Высокие восковые свечи, увитые калиною, стояли в ногах и в головах, изливая
свой мутный, терявшийся в дневном сиянии свет. Лицо умершей было заслонено
от него неутешным отцом, который сидел перед нею, обращенный спиною к
дверям. Философа поразили слова, которые он услышал:
— Я не о том жалею, моя наймилейшая мне дочь, что ты во цвете лет
своих, не дожив положенного века, на печаль и горесть мне, оставила землю. Я
о том жалею, моя голубонька, что не знаю того, кто был, лютый враг мой,
причиною твоей смерти. И если бы я знал, кто мог подумать только оскорбить
тебя или хоть бы сказал что-нибудь неприятное о тебе, то, клянусь богом, не
увидел бы он больше своих детей, если только он так же стар, как и я; ни
своего отца и матери, если только он еще на поре лет, и тело его было бы
выброшено на съедение птицам и зверям степным. Но горе мне, моя полевая
нагидочка, моя перепеличка, моя ясочка, что проживу я остальной век свой без
потехи, утирая полою дробные слезы, текущие из старых очей моих, тогда как
враг мой будет веселиться и втайне посмеиваться над хилым старцем…
Он остановился, и причиною этого была разрывающая горесть,
разрешившаяся целым потопом слез.
Философ был тронут такою безутешной печалью. Он закашлял и издал глухое
крехтание, желая очистить им немного свой голос.

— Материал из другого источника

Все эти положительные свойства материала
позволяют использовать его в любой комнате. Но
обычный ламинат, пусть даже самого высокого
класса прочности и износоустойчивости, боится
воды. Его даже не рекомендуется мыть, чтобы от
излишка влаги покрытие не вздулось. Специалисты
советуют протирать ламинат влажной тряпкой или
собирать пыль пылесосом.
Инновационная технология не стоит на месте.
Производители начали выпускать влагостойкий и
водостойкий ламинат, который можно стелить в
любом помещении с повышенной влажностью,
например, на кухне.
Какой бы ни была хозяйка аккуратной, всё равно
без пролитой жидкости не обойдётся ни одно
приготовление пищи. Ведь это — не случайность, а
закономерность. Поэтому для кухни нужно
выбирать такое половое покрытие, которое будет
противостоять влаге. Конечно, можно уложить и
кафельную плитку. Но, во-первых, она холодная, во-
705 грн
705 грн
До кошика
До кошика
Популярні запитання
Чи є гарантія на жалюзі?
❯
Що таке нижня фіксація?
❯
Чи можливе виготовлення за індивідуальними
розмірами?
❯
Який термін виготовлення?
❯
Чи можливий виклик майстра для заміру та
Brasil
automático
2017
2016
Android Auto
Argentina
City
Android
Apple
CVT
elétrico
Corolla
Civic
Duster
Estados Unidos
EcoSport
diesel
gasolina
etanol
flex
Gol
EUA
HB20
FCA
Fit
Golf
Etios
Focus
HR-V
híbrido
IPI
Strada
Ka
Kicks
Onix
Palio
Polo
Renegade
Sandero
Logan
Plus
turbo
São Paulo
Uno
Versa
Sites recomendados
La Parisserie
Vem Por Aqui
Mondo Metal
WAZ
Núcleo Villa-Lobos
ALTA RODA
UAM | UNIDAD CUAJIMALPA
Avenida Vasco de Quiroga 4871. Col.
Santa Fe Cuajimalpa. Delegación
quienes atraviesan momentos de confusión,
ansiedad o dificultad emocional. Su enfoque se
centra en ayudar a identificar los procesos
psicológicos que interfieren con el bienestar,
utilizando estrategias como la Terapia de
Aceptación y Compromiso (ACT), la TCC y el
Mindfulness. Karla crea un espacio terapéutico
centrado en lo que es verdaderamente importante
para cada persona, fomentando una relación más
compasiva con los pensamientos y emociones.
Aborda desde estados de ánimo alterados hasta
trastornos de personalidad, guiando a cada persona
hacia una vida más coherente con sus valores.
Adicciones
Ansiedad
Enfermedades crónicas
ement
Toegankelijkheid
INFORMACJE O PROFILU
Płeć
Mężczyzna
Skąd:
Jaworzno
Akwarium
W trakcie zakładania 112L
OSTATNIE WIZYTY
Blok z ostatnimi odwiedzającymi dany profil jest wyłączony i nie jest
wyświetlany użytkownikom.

Сотник оборотился и указал ему место в головах умершей, перед небольшим
налоем, на котором лежали книги.
«Три ночи как-нибудь отработаю, — подумал философ, — зато пан набьет
мне оба кармана чистыми червонцами».
Он приблизился и, еще раз откашлявшись, принялся читать, не обращая
никакого внимания на сторону и не решаясь взглянуть в лицо умершей. Глубокая
тишина воцарилась. Он заметил, что сотник вышел. Медленно поворотил он
голову, чтобы взглянуть на умершую и…
Трепет пробежал по его жилам: пред ним лежала красавица, какая
когда-либо бывала на земле. Казалось, никогда еще черты лица не были
образованы в такой резкой и вместе гармонической красоте. Она лежала как жи-
вая. Чело, прекрасное, нежное, как снег, как серебро, казалось, мыслило;
брови — ночь среди солнечного дня, тонкие, ровные, горделиво приподнялись
над закрытыми глазами, а ресницы, упавшие стрелами на щеки, пылавшие жаром
тайных желаний; уста — рубины, готовые усмехнуться… Но в них же, в тех же
самых чертах, он видел что-то страшно пронзительное. Он чувствовал, что душа
его начинала как-то болезненно ныть, как будто бы вдруг среди вихря веселья
и закружившейся толпы запел кто-нибудь песню об угнетенном народе. Рубины
уст ее, казалось, прикипали кровию к самому сердцу. Вдруг что-то страшно
знакомое показалось в лице ее.
— Ведьма! — вскрикнул он не своим голосом, отвел глаза в сторону,
побледнел весь и стал читать свои молитвы.
Это была та самая ведьма, которую убил он.